Both actions were approved with a 6-1 vote, with Councilman Michael Cathcart as the sole “no” vote.
Immigration officers already need a warrant to enter a permitted event on most public property in Spokane, as long as organizers request protection and go through the proper steps to receive it, under rules the City Council created last summer.
The city’s new “Immigration Enforcement Free Zones,” introduced by Councilman Paul Dillon, would ban the use of any city-owned or -controlled property – such as parking lots, vacant lots, garages and other buildings – for immigration enforcement operations. This includes using the property for staging, surveillance, processing, interviewing or temporarily detaining people for civil immigration enforcement, among other prohibited activities.
This ban would not prevent agents from serving a valid judicial warrant, and it does not apply to open spaces such as parks, which are regulated by the city’s independent Parks Board.
The law also requires the city to post signs around its properties stating in both English and Spanish that: “This property is owned and controlled by the City of Spokane. It may not be used for civil immigration enforcement, including use as a staging area, processing area, or operations base.”
Private property owners are also now banned from leasing buildings for detention facilities under a law Mayor Lisa Brown proposed in February. The ban will apply to any detention facility regardless of operator, though it is aimed squarely at federal immigration officials.
“Local governments have limited tools, but these are tools to emphasize that we don’t want detention facilities in our neighborhoods and we do want federal agents to have accountability and boundaries on their actions,” Brown said in a Friday interview.
The move comes amid a major expansion of immigration enforcement facilities nationwide, including potential office space in Spokane for up to 70 people. A recent WIRED article examining the growing footprint of federal immigration agencies suggests the office would be used for “legal operations.”
Immigration and Customs Enforcement does not operate a detention facility in Spokane, but ICE does run a headquarters out of the Broadview Dairy building at 411 W. Cataldo Ave., which was the site of a major protest in June following the detention of Cesar Alvarez Perez and Joswar Slater Rodriguez Torres. Rodriguez Torres was released seven months later after a federal judge ruled in January that his detention was illegal; Alvarez Perez chose to self-deport rather than remain in custody.
The federal government is reexamining its lease for its Tacoma detention facility due to a need for additional space, though there is no immediate indication that ICE is eyeing Spokane for a detention facility.
Tukwila, another Washington city where ICE appears to be considering expanding its office space, also approved a similar ban on detention facilities on Feb. 24.
Ahead of the votes, Councilwomen Kitty Klitzke and Kate Telis both compared the federal government’s mass deportation campaign to Nazi Germany rounding up Jews and others .
“I have been wondering how I would have responded during the Holocaust,” Telis said. “My husband’s grandparents both lost everybody in concentration camps, and I think it’s important for all of us to stand up and say what’s right.”

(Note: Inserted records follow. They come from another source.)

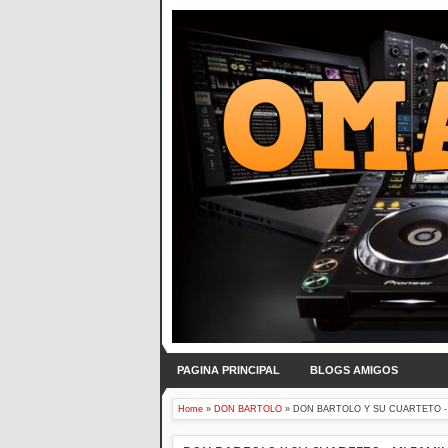
PAGINA PRINCIPAL
BLOGS AMIGOS
Home
»
DON BARTOLO
»
DON BARTOLO Y SU CUARTETO - M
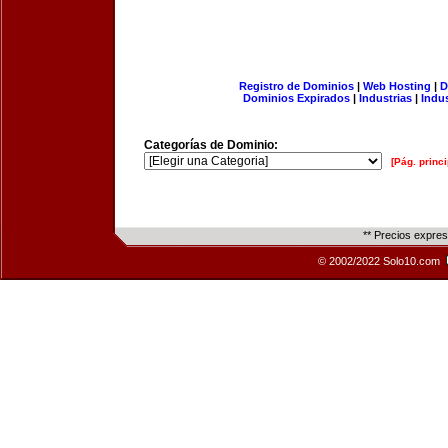
Registro de Dominios
|
Web Hosting
|
D
Dominios Expirados
|
Industrias
|
Indu
Categorías de Dominio:
[Pág. princi
** Precios expre
© 2002/2022 Solo10.com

Councilman Michael Cathcart argued the city had the right to deny the federal government access to public property but would not be able to enforce that right.

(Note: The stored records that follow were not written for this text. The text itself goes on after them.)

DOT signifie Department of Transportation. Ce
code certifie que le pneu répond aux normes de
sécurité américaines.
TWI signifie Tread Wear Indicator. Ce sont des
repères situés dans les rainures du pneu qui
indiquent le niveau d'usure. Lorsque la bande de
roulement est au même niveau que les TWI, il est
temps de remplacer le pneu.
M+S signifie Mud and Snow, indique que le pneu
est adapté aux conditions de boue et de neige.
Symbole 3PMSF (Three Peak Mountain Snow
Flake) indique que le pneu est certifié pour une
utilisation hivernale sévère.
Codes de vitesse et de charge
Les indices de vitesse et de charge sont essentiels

“If we start gating off all our properties and things like that, yes, we can control access to those properties, but if it’s open broadly to the public, there really is not much that our police force can do to enforce,” he argued.
Cathcart also believed the “Immigration Enforcement Free Zone” functionally already existed in state law and argued that citywide prohibitions of detention facilities could violate the Supremacy Clause of the Constitution.

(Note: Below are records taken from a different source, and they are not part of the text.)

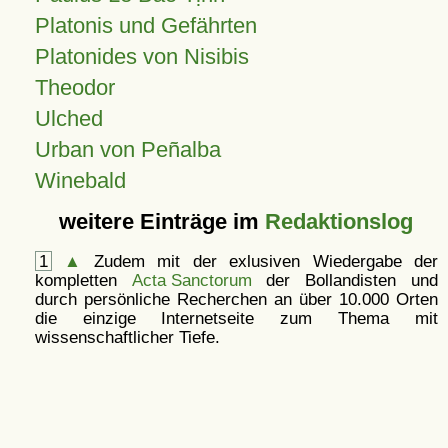
Platonis und Gefährten
Platonides von Nisibis
Theodor
Ulched
Urban von Peñalba
Winebald
weitere Einträge im
Redaktionslog
1
▲
Zudem mit der exlusiven Wiedergabe der
kompletten
Acta Sanctorum
der Bollandisten und
durch persönliche Recherchen an über 10.000 Orten
die einzige Internetseite zum Thema mit
wissenschaftlicher Tiefe.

Klitzke argued that it was good policy for the city to regulate the creation of detention facilities in the city, regardless of their operator.
“Detention facilities have huge impacts on wherever they’re sited; they need a lot of sewer infrastructure, transportation infrastructure, they use a lot of energy, and they’re very controversial for whatever neighborhood they’re plopped in,” Klitzke said.
The detention facility ban will automatically sunset after one year, though Brown anticipates working into the city’s permanent building code during upcoming changes to its Comprehensive Plan.